In particular, $Y^\emptyset = \{\emptyset_Y\}$.

Let $\mathbb{N}=\{0,1,2,\ldots\}$. For $n \in \mathbb{N}$, define

$[n] = \{i \in \mathbb{N} : i < n\}.$

Thus, $[0]=\{\}=\emptyset$, $[1]=\{0\}$, $[2]=\{0,1\}$, $[3]=\{0,1,2\}$, etc.

For $m,n \in \mathbb{N}$, define

$[m,n] = \{i \in \mathbb{N}: m \leq i < n\}.$

If $m \geq n$, then $[m,n]=\emptyset$.

Let $A$ be a finite set that we shall call **an alphabet**.

Write $\epsilon_A=\emptyset_A$, the unique function
$\emptyset \to A$. Thus $A^\emptyset = \{\epsilon_A\}$.

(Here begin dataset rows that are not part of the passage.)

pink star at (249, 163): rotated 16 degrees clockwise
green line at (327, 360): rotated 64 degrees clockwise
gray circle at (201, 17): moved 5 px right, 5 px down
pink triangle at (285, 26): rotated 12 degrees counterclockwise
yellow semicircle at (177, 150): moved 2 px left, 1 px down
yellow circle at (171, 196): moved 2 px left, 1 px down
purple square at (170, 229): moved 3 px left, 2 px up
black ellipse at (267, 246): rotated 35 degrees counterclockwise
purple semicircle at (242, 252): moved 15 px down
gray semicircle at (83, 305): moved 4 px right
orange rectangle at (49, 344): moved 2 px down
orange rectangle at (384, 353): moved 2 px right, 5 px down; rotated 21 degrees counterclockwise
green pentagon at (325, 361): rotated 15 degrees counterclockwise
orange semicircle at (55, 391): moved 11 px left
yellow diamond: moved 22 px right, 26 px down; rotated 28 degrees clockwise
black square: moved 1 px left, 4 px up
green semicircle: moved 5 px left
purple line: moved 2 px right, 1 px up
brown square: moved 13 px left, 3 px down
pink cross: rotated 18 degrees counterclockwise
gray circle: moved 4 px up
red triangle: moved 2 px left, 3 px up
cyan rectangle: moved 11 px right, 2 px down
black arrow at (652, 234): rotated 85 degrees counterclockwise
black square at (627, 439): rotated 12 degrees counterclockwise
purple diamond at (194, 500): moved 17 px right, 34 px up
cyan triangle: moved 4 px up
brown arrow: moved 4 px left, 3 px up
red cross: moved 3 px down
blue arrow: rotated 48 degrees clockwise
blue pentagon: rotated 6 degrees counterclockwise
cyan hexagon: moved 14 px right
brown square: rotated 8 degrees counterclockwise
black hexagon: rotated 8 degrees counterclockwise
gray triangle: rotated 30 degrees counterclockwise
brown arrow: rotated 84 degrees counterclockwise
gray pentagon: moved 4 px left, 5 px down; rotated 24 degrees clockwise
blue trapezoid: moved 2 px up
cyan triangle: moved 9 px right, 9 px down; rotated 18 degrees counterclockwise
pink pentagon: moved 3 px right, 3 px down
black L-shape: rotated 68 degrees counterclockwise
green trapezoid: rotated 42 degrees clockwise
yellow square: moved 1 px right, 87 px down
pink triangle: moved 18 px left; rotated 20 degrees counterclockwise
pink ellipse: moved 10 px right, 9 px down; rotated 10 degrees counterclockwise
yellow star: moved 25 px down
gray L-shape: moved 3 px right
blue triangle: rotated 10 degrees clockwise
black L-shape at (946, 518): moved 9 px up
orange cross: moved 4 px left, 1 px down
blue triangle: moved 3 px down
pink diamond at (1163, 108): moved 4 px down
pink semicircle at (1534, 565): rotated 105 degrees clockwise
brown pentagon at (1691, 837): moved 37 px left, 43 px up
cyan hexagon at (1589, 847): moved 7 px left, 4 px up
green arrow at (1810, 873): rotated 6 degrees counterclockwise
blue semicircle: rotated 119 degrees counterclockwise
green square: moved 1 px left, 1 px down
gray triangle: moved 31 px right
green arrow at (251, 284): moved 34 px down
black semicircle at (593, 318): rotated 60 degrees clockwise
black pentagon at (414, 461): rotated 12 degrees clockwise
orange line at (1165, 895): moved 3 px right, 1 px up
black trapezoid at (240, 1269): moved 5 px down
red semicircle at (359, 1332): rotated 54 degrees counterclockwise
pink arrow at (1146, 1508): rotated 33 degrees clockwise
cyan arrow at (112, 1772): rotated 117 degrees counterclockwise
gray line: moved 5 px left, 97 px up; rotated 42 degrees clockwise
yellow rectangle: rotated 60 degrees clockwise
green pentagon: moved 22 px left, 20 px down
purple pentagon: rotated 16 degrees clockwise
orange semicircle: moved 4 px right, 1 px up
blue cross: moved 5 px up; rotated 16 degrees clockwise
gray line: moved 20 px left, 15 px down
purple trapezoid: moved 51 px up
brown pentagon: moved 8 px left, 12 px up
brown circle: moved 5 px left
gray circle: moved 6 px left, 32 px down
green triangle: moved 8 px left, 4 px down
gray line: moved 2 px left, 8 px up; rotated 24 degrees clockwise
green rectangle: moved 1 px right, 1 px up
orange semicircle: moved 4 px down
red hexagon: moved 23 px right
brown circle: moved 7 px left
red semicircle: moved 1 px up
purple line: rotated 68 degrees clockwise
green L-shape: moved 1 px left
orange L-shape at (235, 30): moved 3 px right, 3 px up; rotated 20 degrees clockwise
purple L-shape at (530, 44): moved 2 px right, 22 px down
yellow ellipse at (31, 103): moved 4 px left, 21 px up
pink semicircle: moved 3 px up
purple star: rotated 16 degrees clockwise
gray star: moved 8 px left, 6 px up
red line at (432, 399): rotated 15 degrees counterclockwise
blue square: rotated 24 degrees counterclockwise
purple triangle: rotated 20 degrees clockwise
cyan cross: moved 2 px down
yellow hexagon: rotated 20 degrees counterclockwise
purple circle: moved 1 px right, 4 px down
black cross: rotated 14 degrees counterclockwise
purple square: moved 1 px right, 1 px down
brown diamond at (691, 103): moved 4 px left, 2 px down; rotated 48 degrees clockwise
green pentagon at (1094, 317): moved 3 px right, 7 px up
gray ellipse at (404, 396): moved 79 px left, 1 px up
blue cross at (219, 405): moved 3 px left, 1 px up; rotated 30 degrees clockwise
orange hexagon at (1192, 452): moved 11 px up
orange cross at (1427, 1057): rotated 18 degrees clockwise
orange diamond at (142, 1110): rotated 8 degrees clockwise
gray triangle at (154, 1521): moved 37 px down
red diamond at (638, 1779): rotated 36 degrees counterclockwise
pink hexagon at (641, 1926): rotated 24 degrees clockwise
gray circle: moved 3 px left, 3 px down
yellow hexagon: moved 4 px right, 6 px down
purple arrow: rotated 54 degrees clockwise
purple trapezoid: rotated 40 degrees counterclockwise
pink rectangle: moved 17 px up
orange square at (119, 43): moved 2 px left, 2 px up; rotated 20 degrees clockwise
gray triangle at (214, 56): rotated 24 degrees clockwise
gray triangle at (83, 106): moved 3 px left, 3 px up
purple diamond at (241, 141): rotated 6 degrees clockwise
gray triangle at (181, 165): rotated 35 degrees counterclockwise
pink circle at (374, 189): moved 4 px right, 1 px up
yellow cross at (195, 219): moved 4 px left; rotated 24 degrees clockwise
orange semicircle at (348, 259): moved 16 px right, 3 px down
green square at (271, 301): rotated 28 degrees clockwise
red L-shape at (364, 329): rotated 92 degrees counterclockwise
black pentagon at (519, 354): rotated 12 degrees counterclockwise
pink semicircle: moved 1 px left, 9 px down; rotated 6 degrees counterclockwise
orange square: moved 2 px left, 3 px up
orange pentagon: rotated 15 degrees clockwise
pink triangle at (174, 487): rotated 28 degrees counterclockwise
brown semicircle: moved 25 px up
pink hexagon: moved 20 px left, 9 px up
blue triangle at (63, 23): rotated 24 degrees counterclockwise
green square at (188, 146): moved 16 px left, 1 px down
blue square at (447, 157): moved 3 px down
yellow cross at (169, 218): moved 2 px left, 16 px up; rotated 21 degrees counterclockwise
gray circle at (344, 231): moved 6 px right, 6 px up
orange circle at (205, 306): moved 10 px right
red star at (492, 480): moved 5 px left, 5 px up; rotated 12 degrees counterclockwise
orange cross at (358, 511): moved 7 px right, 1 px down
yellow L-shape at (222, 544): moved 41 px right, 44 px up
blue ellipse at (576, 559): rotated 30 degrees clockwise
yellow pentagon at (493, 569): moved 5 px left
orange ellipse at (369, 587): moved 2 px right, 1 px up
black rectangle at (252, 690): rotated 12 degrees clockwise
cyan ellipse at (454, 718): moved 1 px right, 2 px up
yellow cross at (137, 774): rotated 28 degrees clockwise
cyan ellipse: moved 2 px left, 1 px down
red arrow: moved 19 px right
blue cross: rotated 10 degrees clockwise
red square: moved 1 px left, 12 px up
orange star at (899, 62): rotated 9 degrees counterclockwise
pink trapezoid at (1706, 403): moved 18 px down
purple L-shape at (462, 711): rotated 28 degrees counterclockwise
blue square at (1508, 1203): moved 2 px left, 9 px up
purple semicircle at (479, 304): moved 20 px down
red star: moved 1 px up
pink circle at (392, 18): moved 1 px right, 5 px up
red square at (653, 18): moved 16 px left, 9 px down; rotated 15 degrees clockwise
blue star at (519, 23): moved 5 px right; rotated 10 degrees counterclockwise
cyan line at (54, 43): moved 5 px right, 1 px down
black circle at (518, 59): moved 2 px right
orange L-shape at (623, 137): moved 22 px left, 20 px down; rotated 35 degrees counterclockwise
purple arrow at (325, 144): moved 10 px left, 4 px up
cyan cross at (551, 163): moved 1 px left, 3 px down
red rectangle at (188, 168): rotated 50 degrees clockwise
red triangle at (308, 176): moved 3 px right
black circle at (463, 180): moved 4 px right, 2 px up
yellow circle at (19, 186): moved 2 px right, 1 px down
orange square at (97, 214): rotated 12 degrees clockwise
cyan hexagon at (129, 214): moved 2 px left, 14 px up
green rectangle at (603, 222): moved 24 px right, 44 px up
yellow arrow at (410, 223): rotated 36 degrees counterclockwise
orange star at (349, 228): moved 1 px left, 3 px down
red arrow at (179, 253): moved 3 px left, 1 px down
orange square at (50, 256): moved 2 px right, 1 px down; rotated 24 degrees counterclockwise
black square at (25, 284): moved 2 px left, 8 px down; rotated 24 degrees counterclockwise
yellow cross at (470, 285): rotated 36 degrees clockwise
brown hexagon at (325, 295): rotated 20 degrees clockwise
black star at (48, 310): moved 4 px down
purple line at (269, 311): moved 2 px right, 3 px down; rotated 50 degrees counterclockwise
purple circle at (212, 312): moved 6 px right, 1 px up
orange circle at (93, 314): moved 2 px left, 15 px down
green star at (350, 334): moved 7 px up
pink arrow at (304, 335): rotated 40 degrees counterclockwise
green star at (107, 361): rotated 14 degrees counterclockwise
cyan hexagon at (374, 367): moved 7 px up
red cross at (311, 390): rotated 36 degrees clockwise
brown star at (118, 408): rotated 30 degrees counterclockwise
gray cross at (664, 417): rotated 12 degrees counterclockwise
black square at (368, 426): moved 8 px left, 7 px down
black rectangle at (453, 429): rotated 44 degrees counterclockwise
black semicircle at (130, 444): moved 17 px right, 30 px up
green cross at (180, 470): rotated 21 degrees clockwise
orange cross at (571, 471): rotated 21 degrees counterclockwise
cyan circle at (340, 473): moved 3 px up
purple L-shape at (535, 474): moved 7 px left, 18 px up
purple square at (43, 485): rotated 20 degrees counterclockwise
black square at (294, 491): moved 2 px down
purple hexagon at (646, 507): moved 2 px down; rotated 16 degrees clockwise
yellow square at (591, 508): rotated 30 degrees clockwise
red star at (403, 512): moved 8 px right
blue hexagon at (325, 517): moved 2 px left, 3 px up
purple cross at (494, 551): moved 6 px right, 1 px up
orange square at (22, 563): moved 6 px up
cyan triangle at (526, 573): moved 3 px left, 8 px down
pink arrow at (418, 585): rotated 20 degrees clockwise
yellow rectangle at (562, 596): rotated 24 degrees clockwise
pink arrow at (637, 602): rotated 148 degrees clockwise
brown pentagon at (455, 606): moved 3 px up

A **word over the alphabet** $A$ **of length** $n$, $n \in \mathbb{N}$, is an element
of $A^{[n]}$. [^monoid]

[^monoid]: [free monoid in nLab](https://ncatlab.org/nlab/show/free+monoid)

A word over $A$ of length 0 is an element of $A^{[0]}$, and

$A^{[0]} = A^\emptyset = \{\epsilon_A\},$

so the unique word over $A$ of length 0 is $\epsilon_A$.
We call $\epsilon_A$ the **empty word** over the alphabet $A$.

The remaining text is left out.